▶ [Required work]: Copy out every line of the listing in which "button" appears.

-----

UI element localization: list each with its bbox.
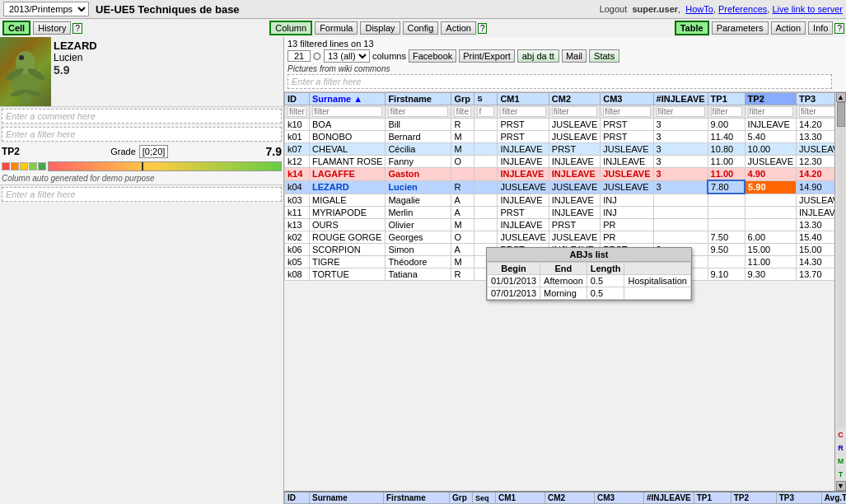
cell-tp1[interactable] — [708, 255, 745, 268]
filter-grp[interactable] — [454, 106, 471, 117]
cell-injleave[interactable]: 3 — [653, 131, 708, 143]
cell-injleave[interactable]: 3 — [653, 143, 708, 156]
cell-grp[interactable] — [451, 168, 474, 181]
filter-cm3[interactable] — [603, 106, 650, 117]
cell-surname[interactable]: CHEVAL — [310, 143, 386, 156]
filter-tp2[interactable] — [748, 106, 793, 117]
cell-tp2[interactable]: 5.90 — [745, 180, 796, 194]
table-row[interactable]: k14LAGAFFEGastonINJLEAVEINJLEAVEJUSLEAVE… — [285, 168, 835, 181]
cell-cm3[interactable]: PR — [601, 218, 653, 231]
cell-cm1[interactable]: JUSLEAVE — [498, 231, 549, 243]
col-header-surname[interactable]: Surname ▲ — [310, 93, 386, 105]
cell-injleave[interactable] — [653, 194, 708, 206]
cell-tp1[interactable]: 11.40 — [708, 131, 745, 143]
cell-surname[interactable]: LEZARD — [310, 180, 386, 194]
col-header-id[interactable]: ID — [285, 93, 310, 105]
cell-grp[interactable]: A — [451, 194, 474, 206]
howto-link[interactable]: HowTo — [685, 4, 713, 14]
cell-cm1[interactable]: INJLEAVE — [498, 168, 549, 181]
cell-cm3[interactable]: INJ — [601, 194, 653, 206]
cell-id[interactable]: k06 — [285, 243, 310, 255]
display-button[interactable]: Display — [360, 21, 400, 35]
cell-tp3[interactable]: 14.30 — [797, 255, 834, 268]
cell-cm2[interactable]: INJLEAVE — [549, 156, 600, 168]
col-header-cm1[interactable]: CM1 — [498, 93, 549, 105]
cell-seqcm1[interactable] — [474, 156, 498, 168]
cell-cm1[interactable]: PRST — [498, 206, 549, 218]
left-filter-input-2[interactable]: Enter a filter here — [2, 187, 282, 202]
cell-firstname[interactable]: Merlin — [386, 206, 451, 218]
cell-cm1[interactable]: INJLEAVE — [498, 156, 549, 168]
cell-firstname[interactable]: Gaston — [386, 168, 451, 181]
cell-surname[interactable]: ROUGE GORGE — [310, 231, 386, 243]
left-filter-input[interactable]: Enter a filter here — [2, 127, 282, 142]
cell-seqcm1[interactable] — [474, 119, 498, 131]
column-button[interactable]: Column — [269, 21, 312, 35]
cell-id[interactable]: k08 — [285, 268, 310, 280]
cell-grp[interactable]: M — [451, 143, 474, 156]
scroll-letter-t[interactable]: T — [838, 469, 844, 479]
live-link[interactable]: Live link to server — [772, 4, 843, 14]
scroll-down-btn[interactable]: ▼ — [836, 481, 846, 491]
cell-surname[interactable]: LAGAFFE — [310, 168, 386, 181]
cell-firstname[interactable]: Fanny — [386, 156, 451, 168]
cell-surname[interactable]: FLAMANT ROSE — [310, 156, 386, 168]
filter-firstname[interactable] — [388, 106, 448, 117]
cell-seqcm1[interactable] — [474, 206, 498, 218]
cell-injleave[interactable]: 3 — [653, 119, 708, 131]
cell-tp1[interactable]: 9.10 — [708, 268, 745, 280]
cell-id[interactable]: k07 — [285, 143, 310, 156]
cell-tp2[interactable]: 11.00 — [745, 255, 796, 268]
cell-cm2[interactable]: PRST — [549, 143, 600, 156]
cell-cm3[interactable]: JUSLEAVE — [601, 143, 653, 156]
cell-tp1[interactable] — [708, 206, 745, 218]
cell-grp[interactable]: O — [451, 156, 474, 168]
table-row[interactable]: k07CHEVALCéciliaMINJLEAVEPRSTJUSLEAVE310… — [285, 143, 835, 156]
filter-id[interactable] — [287, 106, 306, 117]
cell-seqcm1[interactable] — [474, 218, 498, 231]
cell-tp2[interactable] — [745, 194, 796, 206]
cell-injleave[interactable]: 3 — [653, 156, 708, 168]
facebook-button[interactable]: Facebook — [409, 49, 456, 63]
col-header-tp2[interactable]: TP2 — [745, 93, 796, 105]
cell-id[interactable]: k13 — [285, 218, 310, 231]
cell-tp2[interactable]: 6.00 — [745, 231, 796, 243]
cell-id[interactable]: k10 — [285, 119, 310, 131]
col-header-tp1[interactable]: TP1 — [708, 93, 745, 105]
info-button[interactable]: Info — [808, 21, 833, 35]
formula-button[interactable]: Formula — [315, 21, 358, 35]
filter-cm1[interactable] — [500, 106, 545, 117]
cell-firstname[interactable]: Bill — [386, 119, 451, 131]
cell-surname[interactable]: BONOBO — [310, 131, 386, 143]
cell-cm1[interactable]: JUSLEAVE — [498, 180, 549, 194]
cell-cm2[interactable]: JUSLEAVE — [549, 180, 600, 194]
print-export-button[interactable]: Print/Export — [459, 49, 514, 63]
col-header-seqcm1[interactable]: S — [474, 93, 498, 105]
cell-tp1[interactable]: 9.50 — [708, 243, 745, 255]
history-button[interactable]: History — [33, 21, 71, 35]
cell-tp1[interactable] — [708, 194, 745, 206]
cell-surname[interactable]: MYRIAPODE — [310, 206, 386, 218]
cell-seqcm1[interactable] — [474, 168, 498, 181]
col-header-grp[interactable]: Grp — [451, 93, 474, 105]
table-row[interactable]: k13OURSOlivierMINJLEAVEPRSTPR13.307.47 — [285, 218, 835, 231]
filter-seqcm1[interactable] — [477, 106, 494, 117]
cell-id[interactable]: k14 — [285, 168, 310, 181]
cell-firstname[interactable]: Cécilia — [386, 143, 451, 156]
cell-cm3[interactable]: INJ — [601, 206, 653, 218]
cell-tp3[interactable]: JUSLEAVE — [797, 143, 834, 156]
cell-tp2[interactable]: INJLEAVE — [745, 119, 796, 131]
cell-tp2[interactable]: 10.00 — [745, 143, 796, 156]
cell-tp2[interactable]: JUSLEAVE — [745, 156, 796, 168]
cell-firstname[interactable]: Lucien — [386, 180, 451, 194]
cell-cm2[interactable]: INJLEAVE — [549, 206, 600, 218]
cell-tp1[interactable]: 7.80 — [708, 180, 745, 194]
cell-injleave[interactable] — [653, 218, 708, 231]
cell-firstname[interactable]: Simon — [386, 243, 451, 255]
cell-tp3[interactable]: 14.20 — [797, 168, 834, 181]
cell-id[interactable]: k01 — [285, 131, 310, 143]
cell-tp2[interactable] — [745, 218, 796, 231]
cell-cm2[interactable]: JUSLEAVE — [549, 119, 600, 131]
cell-tp2[interactable] — [745, 206, 796, 218]
scroll-letter-r[interactable]: R — [837, 443, 844, 453]
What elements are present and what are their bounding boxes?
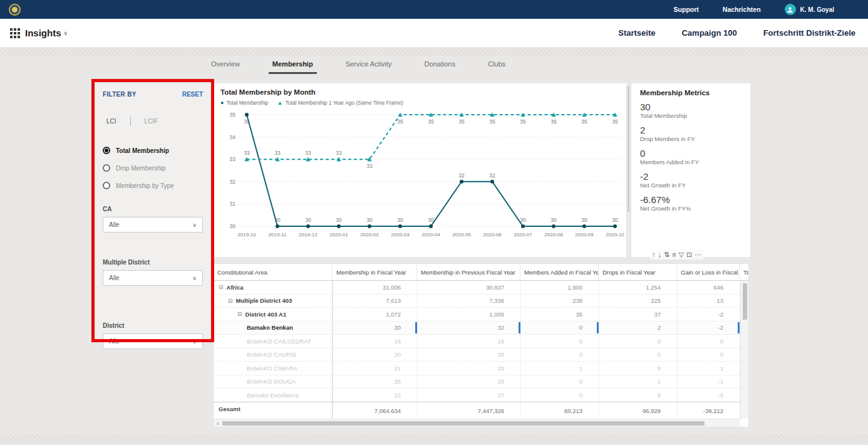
metric-label: Drop Members in FY xyxy=(640,135,741,142)
total-cell-value: 96,929 xyxy=(599,402,677,419)
tab-donations[interactable]: Donations xyxy=(425,60,456,71)
column-header-gain-or-loss-in-fiscal-year[interactable]: Gain or Loss in Fiscal Year xyxy=(677,264,740,280)
data-label: 33 xyxy=(305,150,311,156)
app-title[interactable]: Insights xyxy=(25,28,61,38)
appbar-link-campaign-100[interactable]: Campaign 100 xyxy=(681,28,736,38)
drill-down-icon[interactable]: ↓ xyxy=(658,250,662,259)
column-header-membership-in-previous-fiscal-year[interactable]: Membership in Previous Fiscal Year xyxy=(417,264,520,280)
filter-icon[interactable]: ▽ xyxy=(679,250,684,259)
legend-item-total-membership-1-year-ago-same-time-frame[interactable]: ▲Total Membership 1 Year Ago (Same Time … xyxy=(277,100,403,106)
expand-toggle-icon[interactable]: ⊟ xyxy=(237,311,242,317)
dropdown-group-ca: CAAlle∨ xyxy=(103,206,203,233)
column-header-constitutional-area[interactable]: Constitutional Area xyxy=(214,264,333,280)
column-header-membership-in-fiscal-year[interactable]: Membership in Fiscal Year xyxy=(333,264,417,280)
table-row-bamako-excellence[interactable]: Bamako Excellence222705-5 xyxy=(214,389,740,402)
x-axis-label: 2019-12 xyxy=(299,232,318,238)
data-point xyxy=(552,224,555,228)
table-row-bamako-cailcedrat[interactable]: BAMAKO CAILCEDRAT1819000 xyxy=(214,335,740,348)
cell-value: 0 xyxy=(520,335,599,348)
radio-option-total-membership[interactable]: Total Membership xyxy=(103,147,203,154)
row-label-cell: BAMAKO DOUGA xyxy=(214,375,333,389)
data-label: 33 xyxy=(274,150,281,156)
table-row-bamako-douga[interactable]: BAMAKO DOUGA252601-1 xyxy=(214,375,740,389)
focus-mode-icon[interactable]: ⊡ xyxy=(686,250,692,259)
cell-value: 238 xyxy=(520,295,599,308)
table-row-district-403-a1[interactable]: ⊟District 403 A11,0721,0053537-2 xyxy=(214,308,740,322)
dropdown-select-ca[interactable]: Alle∨ xyxy=(103,217,203,233)
chevron-down-icon: ∨ xyxy=(192,275,197,281)
table-row-africa[interactable]: ⊟Africa31,00630,8371,9001,254646 xyxy=(214,281,740,295)
row-label-cell: ⊟District 403 A1 xyxy=(214,308,333,321)
membership-line-chart[interactable]: 3031323334352019-102019-112019-122020-01… xyxy=(220,106,624,245)
table-row-bamako-ciwara[interactable]: BAMAKO CIWARA2120101 xyxy=(214,362,740,375)
cell-value: 30 xyxy=(333,348,417,362)
metric-value: 0 xyxy=(640,148,741,159)
cell-value: 30 xyxy=(333,322,417,335)
total-label-cell: Gesamt xyxy=(214,402,333,419)
table-horizontal-scrollbar[interactable]: ‹ xyxy=(214,419,740,427)
membership-table-card: Constitutional AreaMembership in Fiscal … xyxy=(213,263,749,427)
data-point xyxy=(245,113,249,117)
cell-value: 13 xyxy=(677,295,740,308)
data-label: 35 xyxy=(428,118,434,125)
y-axis-label: 34 xyxy=(230,134,236,140)
org-toggle-lcif[interactable]: LCIF xyxy=(145,118,158,125)
reset-button[interactable]: RESET xyxy=(182,91,203,98)
apps-grid-icon[interactable] xyxy=(10,28,20,38)
org-toggle-lci[interactable]: LCI xyxy=(106,118,116,125)
appbar-link-startseite[interactable]: Startseite xyxy=(618,28,655,38)
dropdown-select-district[interactable]: Alle∨ xyxy=(103,333,203,349)
y-axis-label: 30 xyxy=(230,223,236,229)
column-header-members-added-in-fiscal-year[interactable]: Members Added in Fiscal Year xyxy=(520,264,599,280)
row-label: Multiple District 403 xyxy=(236,297,292,304)
data-point xyxy=(521,224,525,228)
metric-label: Members Added in FY xyxy=(640,159,741,165)
user-menu[interactable]: K. M. Goyal xyxy=(785,4,834,15)
navbar-link-nachrichten[interactable]: Nachrichten xyxy=(723,6,761,13)
lions-logo[interactable] xyxy=(9,4,21,16)
tab-overview[interactable]: Overview xyxy=(211,60,240,71)
scroll-left-icon[interactable]: ‹ xyxy=(214,420,222,427)
table-body: ⊟Africa31,00630,8371,9001,254646⊟Multipl… xyxy=(214,281,740,402)
row-label: Bamako Benkan xyxy=(247,324,293,331)
cell-value: 35 xyxy=(520,308,599,321)
cell-value: 0 xyxy=(520,389,599,402)
tab-service-activity[interactable]: Service Activity xyxy=(346,60,392,71)
column-header-drops-in-fiscal-year[interactable]: Drops in Fiscal Year xyxy=(599,264,677,280)
table-row-multiple-district-403[interactable]: ⊟Multiple District 4037,6137,33623822513 xyxy=(214,295,740,308)
column-header-ta[interactable]: Ta xyxy=(740,264,749,280)
data-label: 35 xyxy=(520,118,526,125)
navbar-link-support[interactable]: Support xyxy=(674,6,699,13)
chart-legend: ●Total Membership▲Total Membership 1 Yea… xyxy=(220,100,628,106)
metric-label: Net Growth in FY xyxy=(640,182,741,189)
cell-value: 18 xyxy=(333,335,417,348)
table-vertical-scrollbar[interactable] xyxy=(740,281,748,419)
data-label: 33 xyxy=(244,150,250,156)
scrollbar-thumb[interactable] xyxy=(222,421,705,426)
data-point xyxy=(582,224,586,228)
expand-next-level-icon[interactable]: ⇅ xyxy=(664,250,669,259)
data-label: 30 xyxy=(612,217,618,223)
expand-all-levels-icon[interactable]: ≡ xyxy=(672,250,676,259)
x-axis-label: 2019-10 xyxy=(237,232,256,238)
radio-option-drop-membership[interactable]: Drop Membership xyxy=(103,164,203,172)
cell-value: 1 xyxy=(520,362,599,375)
legend-item-total-membership[interactable]: ●Total Membership xyxy=(220,100,269,106)
tab-clubs[interactable]: Clubs xyxy=(488,60,505,71)
metrics-scrollbar[interactable] xyxy=(626,85,631,256)
metric-total-membership: 30Total Membership xyxy=(640,102,741,119)
appbar-link-fortschritt-distrikt-ziele[interactable]: Fortschritt Distrikt-Ziele xyxy=(763,28,855,38)
more-options-icon[interactable]: ⋯ xyxy=(695,250,701,259)
table-row-bamako-cauris[interactable]: BAMAKO CAURIS3030000 xyxy=(214,348,740,362)
table-row-bamako-benkan[interactable]: Bamako Benkan303202-2 xyxy=(214,322,740,335)
tab-membership[interactable]: Membership xyxy=(272,60,313,71)
cell-value: 2 xyxy=(599,322,677,335)
dropdown-select-multiple-district[interactable]: Alle∨ xyxy=(103,270,203,286)
expand-toggle-icon[interactable]: ⊟ xyxy=(228,298,233,304)
cell-value: 0 xyxy=(677,335,740,348)
row-label-cell: Bamako Excellence xyxy=(214,389,333,402)
drill-up-icon[interactable]: ↑ xyxy=(652,250,656,259)
x-axis-label: 2019-11 xyxy=(269,232,287,238)
radio-option-membership-by-type[interactable]: Membership by Type xyxy=(103,182,203,189)
expand-toggle-icon[interactable]: ⊟ xyxy=(219,284,224,290)
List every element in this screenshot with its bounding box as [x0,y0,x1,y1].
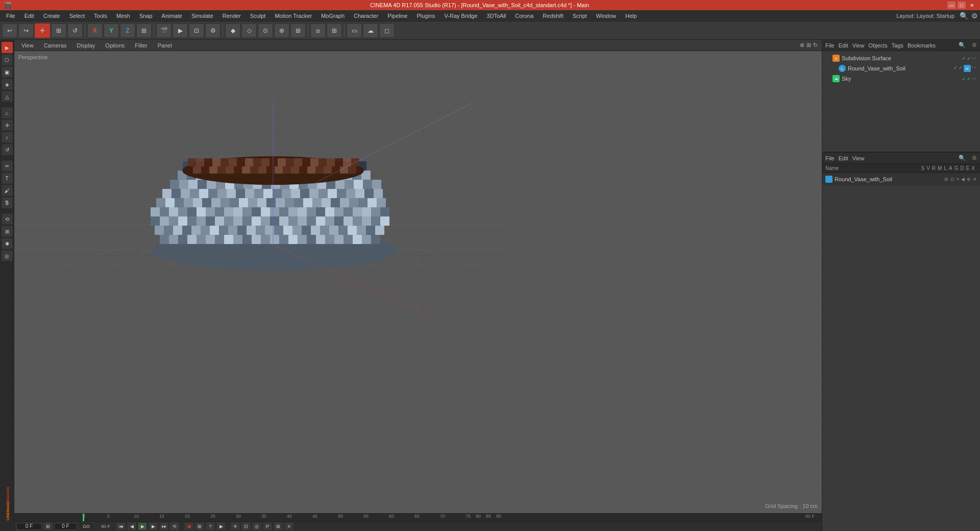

-----

▶ [Output below]:
display-button[interactable]: Display — [360, 21, 400, 35]
column-button[interactable]: Column — [269, 21, 312, 35]
facebook-button[interactable]: Facebook — [409, 49, 456, 63]
info-button[interactable]: Info — [808, 21, 833, 35]
formula-button[interactable]: Formula — [315, 21, 358, 35]
print-export-button[interactable]: Print/Export — [459, 49, 514, 63]
history-button[interactable]: History — [33, 21, 71, 35]
reset-button[interactable]: RESET xyxy=(182,91,203,98)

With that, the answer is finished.